Bu durum bölgedeki bazı yöneticilerin, işletme sahiplerinin, sanayi ve ticaret odası temsilcilerinin de tepkisine neden oluyor.
Ancak bu tepkilerin Nimfea (Makas) sınır kapısıyla sınırlı kalması dikkat çekici. Nimfea sınır kapısının açılmasını isteyen tarafların, Kipi sınır kapısının açılmasını bir tarafa bırakın, kapanması gerektiği yönünde fikir belirtiyor olmaları şaşırtıcı. Yani, Bulgaristan'dan gelecek turistler risk teşkil etmiyor da, Türkiye'den gelecek olanlar risk teşkil ediyor.
Kovid - 19 salgınının dünya üzerinde etkilerinin ekonomik olduğu kadar siyasi boyutu da çok büyük. Bu durumda bölgede hakim olan duruma da bakınca ne yazık ki aynı şeyi söylemeden edemiyoruz.
Niye mi? Çok basit. Gelen Bulgar turistten bölge işletmeleri aslında çok da memnun değil. Çünkü çoğu bölgeye para bırakmıyorlar. Sahillerden faydalanıp, kendi imkanlarıyla yeme içme ihtiyaçlarını karşılıyorlar.

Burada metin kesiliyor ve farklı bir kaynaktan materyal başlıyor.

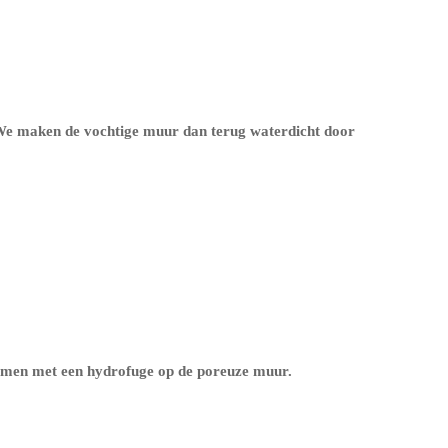
. We maken de vochtige muur dan terug waterdicht door
ermen met een
hydrofuge op de poreuze muur
.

Ama Türkiye'den gelen turist öyle değil. Bol bahşiş veren, iyi para harcayan bir turist kitlesinden bahsediyoruz.
Somut örnekler verecek olursak? Doğu Makedonya Trakya Belediyeler Birliği'nin birkaç gün önce aldığı bir karar var. Nimfea sınır kapısının açılmasını isteyen belediye başkanları, Kipi sınır kapısının Yunan vatandaşları için kapatılmasını istiyorlar.

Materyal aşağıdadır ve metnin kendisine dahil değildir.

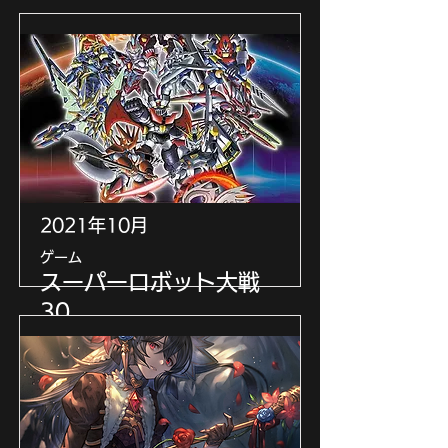
楽曲を提供いたしました
https://song.granbluefantasy.jp/cd2
2/
2021年10月
ゲーム
スーパーロボット大戦
30
効果音制作に参加いたしました
https://srw30-thirty.suparobo.jp/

Bu çifte standardın, virüsün bulaşı etkisiyle değil, siyasi boyutuyla ilgisi var.
Nimfea sınır kapısı açılsın, Bulgaristan vatandaşları gelsin ekonomiyi canlandırsın. Ama diğer taraftan, mali açıdan alışveriş için daha uygun olan Türkiye'ye Yunanistan vatandaşları gitmesin, o ülkeye para bırakmasın. Bu nedenle sınır kapıları kapatılsın, kapatılamıyorsa da Türkiye'ye giden Yunanistan vatandaşlarına dönüşte karantina uygulansın.
Serbest ekonomi kurallarının geçerli olduğu bir ülkede bu yaklaşımı anlamanın imkanı yok.
Ne yazık ki ekonomi, "Rabbena hep bana" kurallarıyla işlemiyor.
Evet, koronavirüs salgınının yarattığı korkuyu anlayabiliyorum. Bu, zaten insanlığın ortak korkusu oldu.
Ama yeni normale geçmeye çalıştığımız bu dönemde siyasi değil, sağlıkla ilgili konuları ön planda tutmak gerekir diye düşünüyorum.
Ama yeni normale geçmeye çalıştığımız bu dönemde sağlıkla ilgili konuları ele alırken sadece siyasetin hakim olduğu bir karar mekanizması yerine, ekonomi başta olmak üzere bir dizi diğer faktörün de gözönünde bulundurulması gerektiği düşüncesindeyim. Batı Trakya'da başta esnaf olmak üzere sessiz çoğunluğun da benimle aynı düşüncede olduğuna adım gibi eminim.